• [PROVIDED RECORDS]
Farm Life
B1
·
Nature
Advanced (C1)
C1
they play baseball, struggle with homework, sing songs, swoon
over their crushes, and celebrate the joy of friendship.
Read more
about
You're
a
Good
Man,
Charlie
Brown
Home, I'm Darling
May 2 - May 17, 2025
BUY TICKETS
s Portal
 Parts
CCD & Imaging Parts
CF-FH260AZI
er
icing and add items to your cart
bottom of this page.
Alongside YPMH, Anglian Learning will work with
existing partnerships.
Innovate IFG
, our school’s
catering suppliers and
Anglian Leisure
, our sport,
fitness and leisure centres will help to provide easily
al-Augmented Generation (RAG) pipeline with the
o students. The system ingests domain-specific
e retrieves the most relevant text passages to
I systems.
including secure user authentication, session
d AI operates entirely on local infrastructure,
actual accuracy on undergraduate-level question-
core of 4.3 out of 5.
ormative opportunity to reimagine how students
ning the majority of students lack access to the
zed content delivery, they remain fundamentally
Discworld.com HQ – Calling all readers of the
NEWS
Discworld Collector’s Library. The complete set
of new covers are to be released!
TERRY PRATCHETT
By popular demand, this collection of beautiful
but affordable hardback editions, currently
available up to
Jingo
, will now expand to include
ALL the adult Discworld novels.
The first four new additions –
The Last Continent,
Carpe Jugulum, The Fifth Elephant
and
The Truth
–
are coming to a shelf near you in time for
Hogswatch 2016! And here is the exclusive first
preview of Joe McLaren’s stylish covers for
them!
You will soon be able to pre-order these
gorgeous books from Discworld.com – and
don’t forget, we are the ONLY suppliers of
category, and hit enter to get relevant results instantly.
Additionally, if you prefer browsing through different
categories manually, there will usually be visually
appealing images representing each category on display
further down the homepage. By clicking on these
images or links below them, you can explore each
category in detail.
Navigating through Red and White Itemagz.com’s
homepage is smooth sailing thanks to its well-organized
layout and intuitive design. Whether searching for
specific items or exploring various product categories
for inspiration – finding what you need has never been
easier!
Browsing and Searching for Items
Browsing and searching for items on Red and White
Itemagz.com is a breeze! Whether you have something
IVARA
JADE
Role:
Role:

• [ASSIGNMENT] Each line of the material above must be retyped exactly as written.

• [TASK OUTPUT]
Farm Life
B1
·
Nature
Advanced (C1)
C1
they play baseball, struggle with homework, sing songs, swoon
over their crushes, and celebrate the joy of friendship.
Read more
about
You're
a
Good
Man,
Charlie
Brown
Home, I'm Darling
May 2 - May 17, 2025
BUY TICKETS
s Portal
 Parts
CCD & Imaging Parts
CF-FH260AZI
er
icing and add items to your cart
bottom of this page.
Alongside YPMH, Anglian Learning will work with
existing partnerships.
Innovate IFG
, our school’s
catering suppliers and
Anglian Leisure
, our sport,
fitness and leisure centres will help to provide easily
al-Augmented Generation (RAG) pipeline with the
o students. The system ingests domain-specific
e retrieves the most relevant text passages to
I systems.
including secure user authentication, session
d AI operates entirely on local infrastructure,
actual accuracy on undergraduate-level question-
core of 4.3 out of 5.
ormative opportunity to reimagine how students
ning the majority of students lack access to the
zed content delivery, they remain fundamentally
Discworld.com HQ – Calling all readers of the
NEWS
Discworld Collector’s Library. The complete set
of new covers are to be released!
TERRY PRATCHETT
By popular demand, this collection of beautiful
but affordable hardback editions, currently
available up to
Jingo
, will now expand to include
ALL the adult Discworld novels.
The first four new additions –
The Last Continent,
Carpe Jugulum, The Fifth Elephant
and
The Truth
–
are coming to a shelf near you in time for
Hogswatch 2016! And here is the exclusive first
preview of Joe McLaren’s stylish covers for
them!
You will soon be able to pre-order these
gorgeous books from Discworld.com – and
don’t forget, we are the ONLY suppliers of
category, and hit enter to get relevant results instantly.
Additionally, if you prefer browsing through different
categories manually, there will usually be visually
appealing images representing each category on display
further down the homepage. By clicking on these
images or links below them, you can explore each
category in detail.
Navigating through Red and White Itemagz.com’s
homepage is smooth sailing thanks to its well-organized
layout and intuitive design. Whether searching for
specific items or exploring various product categories
for inspiration – finding what you need has never been
easier!
Browsing and Searching for Items
Browsing and searching for items on Red and White
Itemagz.com is a breeze! Whether you have something
IVARA
JADE
Role:
Role:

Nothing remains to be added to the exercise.